TASK STATEMENT:
Output the complete listing exactly, please, and keep the pictures out of it.

(Beginning of SOURCE MATERIAL)

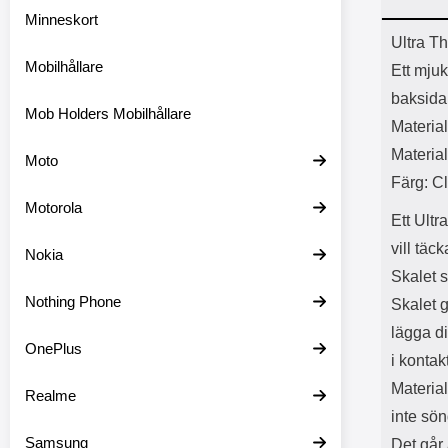
Minneskort
Prod
Ultra T
Mobilhållare
Ett mjuk
baksida
Mob Holders Mobilhållare
Material
Materia
Moto
Färg: C
Motorola
Ett Ultr
vill täc
Nokia
Skalet 
Nothing Phone
Skalet g
lägga d
OnePlus
i konta
Material
Realme
inte sön
Samsung
Det går 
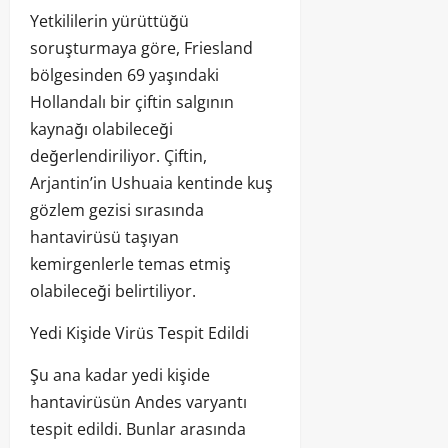
Yetkililerin yürüttüğü
soruşturmaya göre, Friesland
bölgesinden 69 yaşındaki
Hollandalı bir çiftin salgının
kaynağı olabileceği
değerlendiriliyor. Çiftin,
Arjantin’in Ushuaia kentinde kuş
gözlem gezisi sırasında
hantavirüsü taşıyan
kemirgenlerle temas etmiş
olabileceği belirtiliyor.
Yedi Kişide Virüs Tespit Edildi
Şu ana kadar yedi kişide
hantavirüsün Andes varyantı
tespit edildi. Bunlar arasında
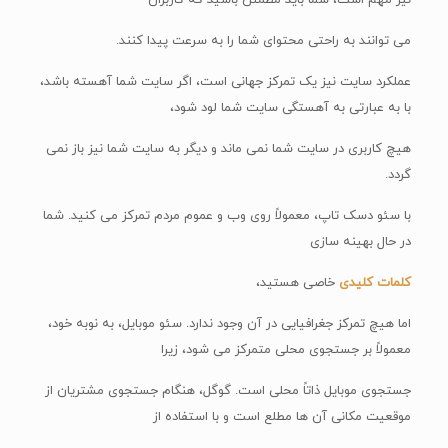
نیز مهم است، شما باید مطمئن باشید که کاربران
می توانند به راحتی محتوای شما را به سرعت پیدا کنند.
عملکرد سایت نیز یک تمرکز جهانی است، اگر سایت شما آهسته باشد،
با به عبارتی به آهستگی سایت شما لود شود،
هیچ کاربری در سایت شما نمی ماند و دیگر به سایت شما نیز باز نمی
گردد.
با سئو دسک تاپ، معمولاً روی وب و عموم مردم تمرکز می کنید. شما
در حال بهینه سازی
کلمات کلیدی
خاصی هستید،
اما هیچ تمرکز جغرافیایی در آن وجود ندارد. سئو موبایل، به نوبه خود،
معمولاً بر جستجوی محلی متمرکز می شود، زیرا
جستجوی موبایل ذاتاً محلی است. گوگل، هنگام جستجوی مشتریان از
موقعیت مکانی آن ها مطلع است و با استفاده از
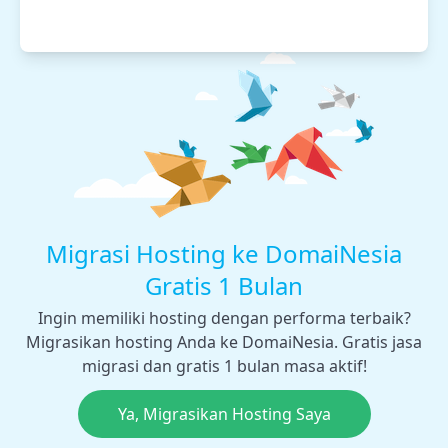
Migrasi Hosting ke DomaiNesia
Gratis 1 Bulan
Ingin memiliki hosting dengan performa terbaik?
Migrasikan hosting Anda ke DomaiNesia. Gratis jasa
migrasi dan gratis 1 bulan masa aktif!
Ya, Migrasikan Hosting Saya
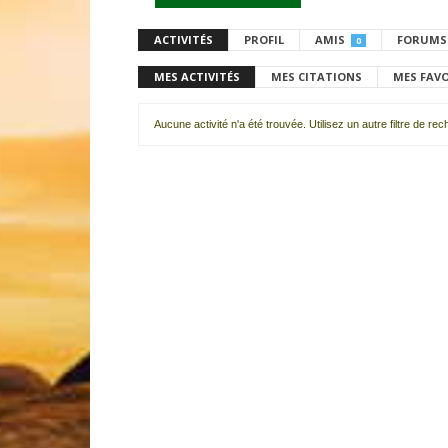
ACTIVITÉS
PROFIL
AMIS
FORUMS
0
MES ACTIVITÉS
MES CITATIONS
MES FAV
Aucune activité n'a été trouvée. Utilisez un autre filtre de re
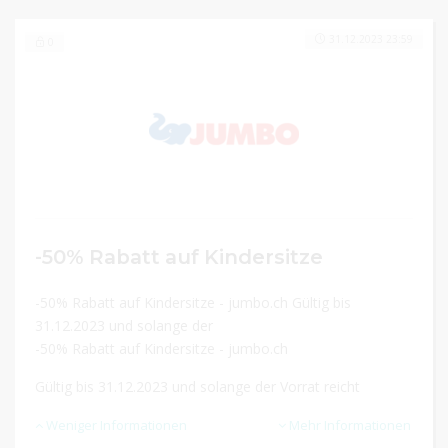
31.12.2023 23:59
0
-50% Rabatt auf Kindersitze
-50% Rabatt auf Kindersitze - jumbo.ch Gültig bis
31.12.2023 und solange der
-50% Rabatt auf Kindersitze - jumbo.ch
Gültig bis 31.12.2023 und solange der Vorrat reicht
Weniger Informationen
Mehr Informationen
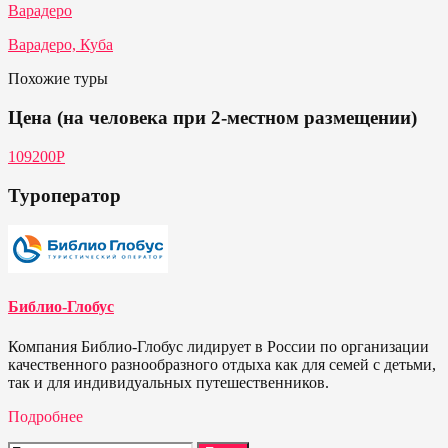
Варадеро
Варадеро, Куба
Похожие туры
Цена (на человека при 2-местном размещении)
109200Р
Туроператор
Библио-Глобус
Компания Библио-Глобус лидирует в России по организации
качественного разнообразного отдыха как для семей с детьми,
так и для индивидуальных путешественников.
Подробнее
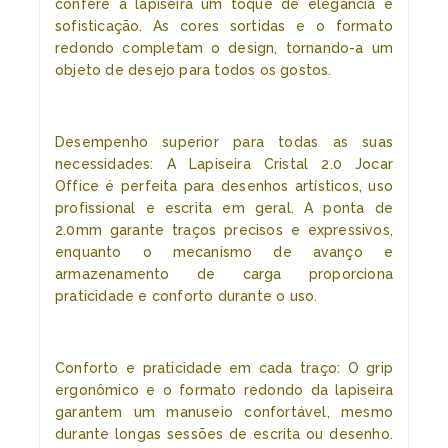
confere à lapiseira um toque de elegância e
sofisticação. As cores sortidas e o formato
redondo completam o design, tornando-a um
objeto de desejo para todos os gostos.
Desempenho superior para todas as suas
necessidades: A Lapiseira Cristal 2.0 Jocar
Office é perfeita para desenhos artísticos, uso
profissional e escrita em geral. A ponta de
2.0mm garante traços precisos e expressivos,
enquanto o mecanismo de avanço e
armazenamento de carga proporciona
praticidade e conforto durante o uso.
Conforto e praticidade em cada traço: O grip
ergonômico e o formato redondo da lapiseira
garantem um manuseio confortável, mesmo
durante longas sessões de escrita ou desenho.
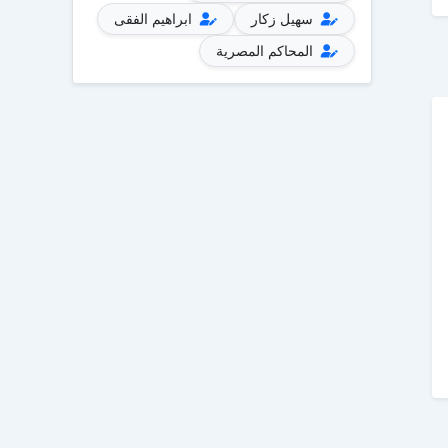
سهيل زكار
ابراهيم الفقى
المحاكم المصرية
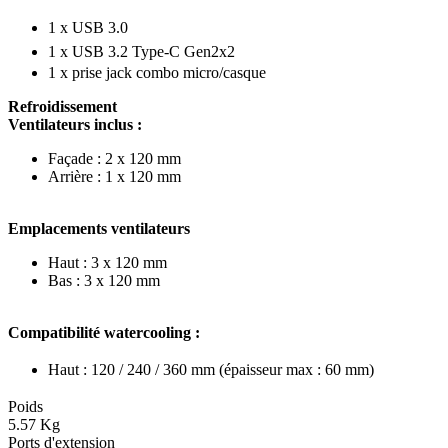
1 x USB 3.0
1 x USB 3.2 Type-C Gen2x2
1 x prise jack combo micro/casque
Refroidissement
Ventilateurs inclus :
Façade : 2 x 120 mm
Arrière : 1 x 120 mm
Emplacements ventilateurs
Haut : 3 x 120 mm
Bas : 3 x 120 mm
Compatibilité watercooling :
Haut : 120 / 240 / 360 mm (épaisseur max : 60 mm)
Poids
5.57 Kg
Ports d'extension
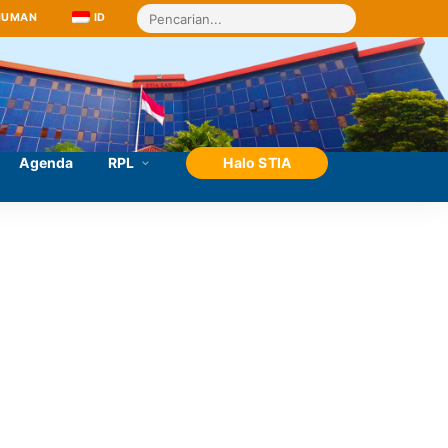
MUMAN
ID
Agenda
RPL
Halo STIA
2026–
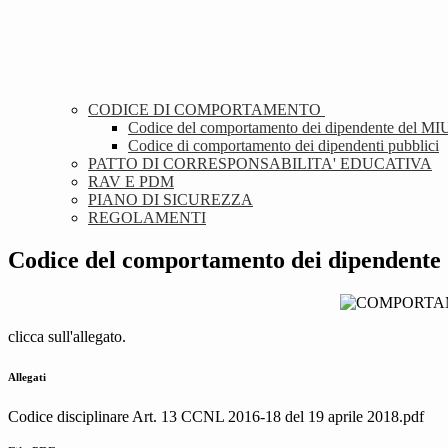
CODICE DI COMPORTAMENTO
Codice del comportamento dei dipendente del M
Codice di comportamento dei dipendenti pubblici
PATTO DI CORRESPONSABILITA' EDUCATIVA
RAV E PDM
PIANO DI SICUREZZA
REGOLAMENTI
Codice del comportamento dei dipendent
clicca sull'allegato.
Allegati
Codice disciplinare Art. 13 CCNL 2016-18 del 19 aprile 2018.pdf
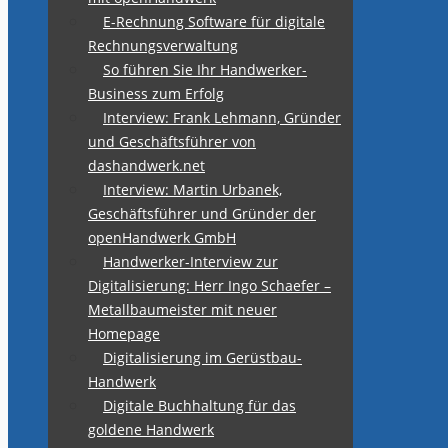
E-Rechnung Software für digitale
Rechnungsverwaltung
So führen Sie Ihr Handwerker-
Business zum Erfolg
Interview: Frank Lehmann, Gründer
und Geschäftsführer von
dashandwerk.net
Interview: Martin Urbanek,
Geschäftsführer und Gründer der
openHandwerk GmbH
Handwerker-Interview zur
Digitalisierung: Herr Ingo Schaefer –
Metallbaumeister mit neuer
Homepage
Digitalisierung im Gerüstbau-
Handwerk
Digitale Buchhaltung für das
goldene Handwerk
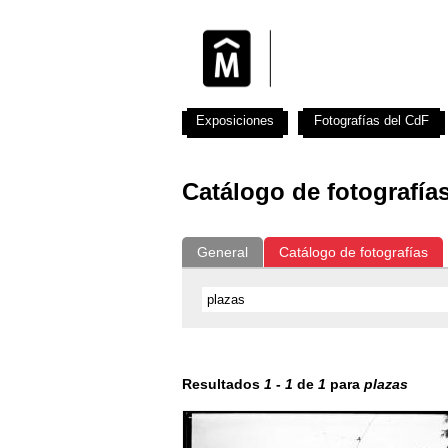
Exposiciones
Fotografías del CdF
Catálogo de fotografía
General
Catálogo de fotografías
Resultados
1
-
1
de
1
para
plazas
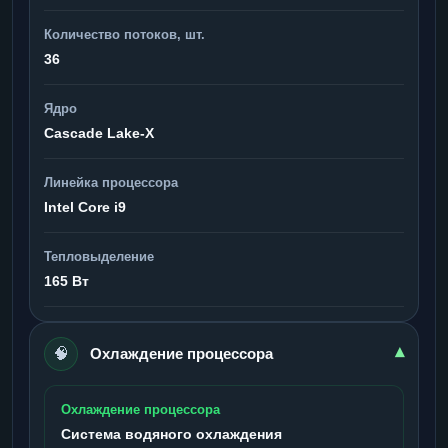
Количество потоков, шт.
36
Ядро
Cascade Lake-X
Линейка процессора
Intel Core i9
Тепловыделение
165 Вт
🧠
▾
Охлаждение процессора
Охлаждение процессора
Система водяного охлаждения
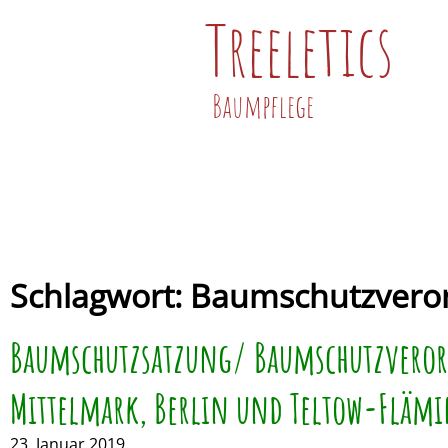
Treeletics
Baumpflege
Schlagwort: Baumschutzver
Baumschutzsatzung/ Baumschutzvero
Mittelmark, Berlin und Teltow-Fläm
23. Januar 2019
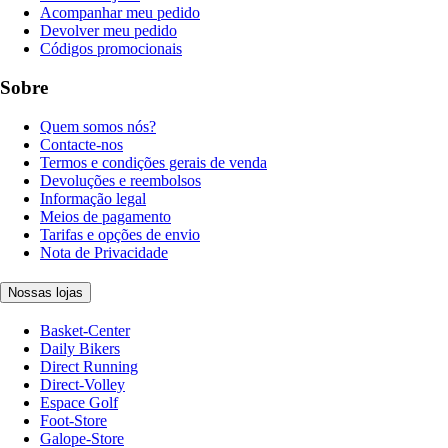
Acompanhar meu pedido
Devolver meu pedido
Códigos promocionais
Sobre
Quem somos nós?
Contacte-nos
Termos e condições gerais de venda
Devoluções e reembolsos
Informação legal
Meios de pagamento
Tarifas e opções de envio
Nota de Privacidade
Nossas lojas
Basket-Center
Daily Bikers
Direct Running
Direct-Volley
Espace Golf
Foot-Store
Galope-Store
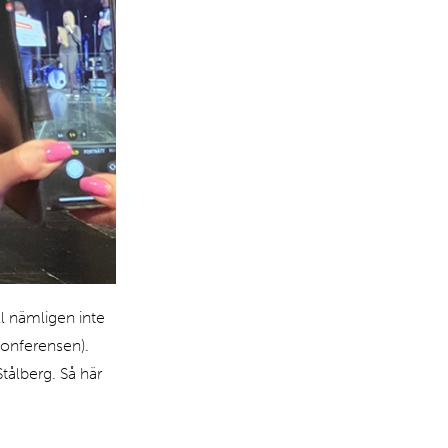
i
n
g
a
r.
Ko
os
ll nämligen inte
konferensen).
Stålberg. Så här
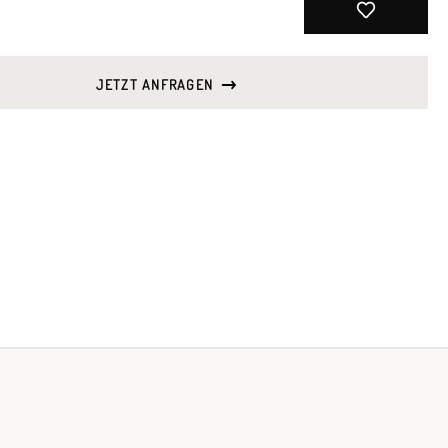
JETZT ANFRAGEN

(End of SOURCE MATERIAL)

RESPONSE:
Minneskort
Prod
Ultra T
Mobilhållare
Ett mjuk
baksida
Mob Holders Mobilhållare
Material
Materia
Moto
Färg: C
Motorola
Ett Ultr
vill täc
Nokia
Skalet 
Nothing Phone
Skalet g
lägga d
OnePlus
i konta
Material
Realme
inte sön
Samsung
Det går 
Yetkililerin yürüttüğü
soruşturmaya göre, Friesland
bölgesinden 69 yaşındaki
Hollandalı bir çiftin salgının
kaynağı olabileceği
değerlendiriliyor. Çiftin,
Arjantin’in Ushuaia kentinde kuş
gözlem gezisi sırasında
hantavirüsü taşıyan
kemirgenlerle temas etmiş
olabileceği belirtiliyor.
Yedi Kişide Virüs Tespit Edildi
Şu ana kadar yedi kişide
hantavirüsün Andes varyantı
tespit edildi. Bunlar arasında
نیز مهم است، شما باید مطمئن باشید که کاربران
می توانند به راحتی محتوای شما را به سرعت پیدا کنند.
عملکرد سایت نیز یک تمرکز جهانی است، اگر سایت شما آهسته باشد،
با به عبارتی به آهستگی سایت شما لود شود،
هیچ کاربری در سایت شما نمی ماند و دیگر به سایت شما نیز باز نمی
گردد.
با سئو دسک تاپ، معمولاً روی وب و عموم مردم تمرکز می کنید. شما
در حال بهینه سازی
کلمات کلیدی
خاصی هستید،
اما هیچ تمرکز جغرافیایی در آن وجود ندارد. سئو موبایل، به نوبه خود،
معمولاً بر جستجوی محلی متمرکز می شود، زیرا
جستجوی موبایل ذاتاً محلی است. گوگل، هنگام جستجوی مشتریان از
موقعیت مکانی آن ها مطلع است و با استفاده از
Migrasi Hosting ke DomaiNesia
Gratis 1 Bulan
Ingin memiliki hosting dengan performa terbaik?
Migrasikan hosting Anda ke DomaiNesia. Gratis jasa
migrasi dan gratis 1 bulan masa aktif!
Ya, Migrasikan Hosting Saya
ACTIVITÉS
PROFIL
AMIS
FORUMS
0
MES ACTIVITÉS
MES CITATIONS
MES FAV
Aucune activité n'a été trouvée. Utilisez un autre filtre de re
31.12.2023 23:59
0
-50% Rabatt auf Kindersitze
-50% Rabatt auf Kindersitze - jumbo.ch Gültig bis
31.12.2023 und solange der
-50% Rabatt auf Kindersitze - jumbo.ch
Gültig bis 31.12.2023 und solange der Vorrat reicht
Weniger Informationen
Mehr Informationen
Варадеро
Варадеро, Куба
Похожие туры
Цена (на человека при 2-местном размещении)
109200Р
Туроператор
Библио-Глобус
Компания Библио-Глобус лидирует в России по организации
качественного разнообразного отдыха как для семей с детьми,
так и для индивидуальных путешественников.
Подробнее
confere à lapiseira um toque de elegância e
sofisticação. As cores sortidas e o formato
redondo completam o design, tornando-a um
objeto de desejo para todos os gostos.
Desempenho superior para todas as suas
necessidades: A Lapiseira Cristal 2.0 Jocar
Office é perfeita para desenhos artísticos, uso
profissional e escrita em geral. A ponta de
2.0mm garante traços precisos e expressivos,
enquanto o mecanismo de avanço e
armazenamento de carga proporciona
praticidade e conforto durante o uso.
Conforto e praticidade em cada traço: O grip
ergonômico e o formato redondo da lapiseira
garantem um manuseio confortável, mesmo
durante longas sessões de escrita ou desenho.
سهيل زكار
ابراهيم الفقى
المحاكم المصرية
1 x USB 3.0
1 x USB 3.2 Type-C Gen2x2
1 x prise jack combo micro/casque
Refroidissement
Ventilateurs inclus :
Façade : 2 x 120 mm
Arrière : 1 x 120 mm
Emplacements ventilateurs
Haut : 3 x 120 mm
Bas : 3 x 120 mm
Compatibilité watercooling :
Haut : 120 / 240 / 360 mm (épaisseur max : 60 mm)
Poids
5.57 Kg
Ports d'extension
MUMAN
ID
Agenda
RPL
Halo STIA
2026–
CODICE DI COMPORTAMENTO
Codice del comportamento dei dipendente del M
Codice di comportamento dei dipendenti pubblici
PATTO DI CORRESPONSABILITA' EDUCATIVA
RAV E PDM
PIANO DI SICUREZZA
REGOLAMENTI
Codice del comportamento dei dipendent
clicca sull'allegato.
Allegati
Codice disciplinare Art. 13 CCNL 2016-18 del 19 aprile 2018.pdf
E-Rechnung Software für digitale
Rechnungsverwaltung
So führen Sie Ihr Handwerker-
Business zum Erfolg
Interview: Frank Lehmann, Gründer
und Geschäftsführer von
dashandwerk.net
Interview: Martin Urbanek,
Geschäftsführer und Gründer der
openHandwerk GmbH
Handwerker-Interview zur
Digitalisierung: Herr Ingo Schaefer –
Metallbaumeister mit neuer
Homepage
Digitalisierung im Gerüstbau-
Handwerk
Digitale Buchhaltung für das
goldene Handwerk
Exposiciones
Fotografías del CdF
Catálogo de fotografía
General
Catálogo de fotografías
Resultados
1
-
1
de
1
para
plazas
Количество потоков, шт.
36
Ядро
Cascade Lake-X
Линейка процессора
Intel Core i9
Тепловыделение
165 Вт
🧠
▾
Охлаждение процессора
Охлаждение процессора
Система водяного охлаждения
Treeletics
Baumpflege
Schlagwort: Baumschutzver
Baumschutzsatzung/ Baumschutzvero
Mittelmark, Berlin und Teltow-Fläm
23. Januar 2019
Acompanhar meu pedido
Devolver meu pedido
Códigos promocionais
Sobre
Quem somos nós?
Contacte-nos
Termos e condições gerais de venda
Devoluções e reembolsos
Informação legal
Meios de pagamento
Tarifas e opções de envio
Nota de Privacidade
Nossas lojas
Basket-Center
Daily Bikers
Direct Running
Direct-Volley
Espace Golf
Foot-Store
Galope-Store
i
n
g
a
r.
Ko
os
ll nämligen inte
konferensen).
Stålberg. Så här
JETZT ANFRAGEN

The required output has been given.